À Toulouse, les sous-traitants de l’aéronautique face aux défis de la montée en cadence
La convention d’affaires Aeromart Toulouse a rassemblé au Meett près de 5 000 participants, du 3 au 5 décembre. Une grand-messe orientée business, avec 15 000 rendez-vous BtoB, qui a aussi été l’occasion pour les acteurs de l’aéronautique – en particulier les entreprises de la supply chain (chaîne de sous-traitance) régionale – d’échanger autour des défis du secteur. Tandis que la montée en cadence de la production, dans le sillage d'Airbus, impose à tous renforcement des performances et investissements, le sujet de la trésorerie est stratégique. « Nous dépendons de notre supply chain à 80 %, rappelle Didier Katzenmayer, directeur aux affaires industrielles d'Airbus Opérations. On ne peut pas faire sans notre tissu industriel. »
La trésorerie en question
« Aeromart est désormais clairement placé sur l’agenda international de la filière, soutient Stéphane Castet, président d'ABE (Advanced Business Event), l’organisateur du rendez-vous toulousain. Comme on dit : "Je ne peux pas, j’ai Bourget", on dit maintenant aussi "Je ne peux pas, j’ai Aeromart". » Dans les allées du Meett de Toulouse Métropole, plusieurs sujets stratégiques ont alimenté trois jours durant les conversations : le recrutement et la fidélisation des salariés dans un contexte post-Covid relativement tendu, l’ambitieuse feuille de route du secteur en matière de décarbonation, les initiatives innovantes des néo-avionneurs, en particulier dans la région toulousaine, mais aussi – et surtout – les enjeux liés à la montée en cadence de la production d’avions commerciaux. « La supply chain a besoin de se retrouver, de discuter ; car tout n’est pas rose dans l’aéronautique », concède Stéphane Castet. Au cœur des discussions : le sujet – sensible – de la trésorerie, qui fragilise un certain nombre de PME et ETI aéronautiques devant faire face à une double injonction : à la fois rembourser les emprunts contractés ces dernières années – dont les Prêts garantis par l’État (PGE) signés au moment de la pandémie – et investir dans leurs outils industriels pour affronter les cadences à venir. Car chacun a en tête les ambitions d’Airbus.
Jouer collectif
Dans ce contexte, Didier Katzenmayer l’assure : la filière doit plus que jamais jouer collectif. « Le secteur est en pleine mutation et évolue dans un monde soumis à de nombreuses contraintes, analyse celui qui préside également la commission Industrie de la Chambre de commerce et d'industrie (CCI) Toulouse Haute-Garonne. Nous sommes sortis du Covid avec les guerres, l’inflation, la crise énergétique… La filière a devant elle un carnet de commandes de dix ans ; c’est une chance. Nous devons garantir notre ramp-up (montée en cadence, NDLR) tout en faisant évoluer nos produits pour rester toujours en avance. » Et Jalil Benabdillah, vice-président de la Région en charge de l’économie, de l’emploi, de l’innovation et de la réindustrialisation, de conclure : « C’est ici que s’écrira l’avenir de l’aéronautique. Nous devons unir tous nos efforts pour rester leaders. »

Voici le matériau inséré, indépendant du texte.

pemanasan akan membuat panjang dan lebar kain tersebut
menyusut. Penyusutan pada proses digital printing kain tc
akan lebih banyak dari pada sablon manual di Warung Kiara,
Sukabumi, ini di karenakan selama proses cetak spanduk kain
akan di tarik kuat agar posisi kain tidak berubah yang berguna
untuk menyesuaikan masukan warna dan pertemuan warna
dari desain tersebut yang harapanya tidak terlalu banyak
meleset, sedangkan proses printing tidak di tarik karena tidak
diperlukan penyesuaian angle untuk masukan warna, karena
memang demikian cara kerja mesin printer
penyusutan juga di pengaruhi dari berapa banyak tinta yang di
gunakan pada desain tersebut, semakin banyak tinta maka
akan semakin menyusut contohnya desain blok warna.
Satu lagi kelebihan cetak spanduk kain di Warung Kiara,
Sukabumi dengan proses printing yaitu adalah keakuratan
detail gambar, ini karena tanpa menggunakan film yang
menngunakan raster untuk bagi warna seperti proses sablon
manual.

De gauche à droite : Jalil Benabdillah, vice-président de la Région en charge de l’économie, de l’emploi, de l’innovation et de la réindustrialisation, Agnès Plagneux-Bertrand, vice-présidente de Toulouse Métropole chargée de l’industrie et de l’économie productive, Didier Katzenmayer, directeur aux affaires industrielles d'Airbus Opérations SAS, président de l'UIMM MP Occitanie et président de la commission Industrie de la CCI Toulouse 31, et Stéphane Castet, président d'ABE. (Photo : Alexandre Léoty)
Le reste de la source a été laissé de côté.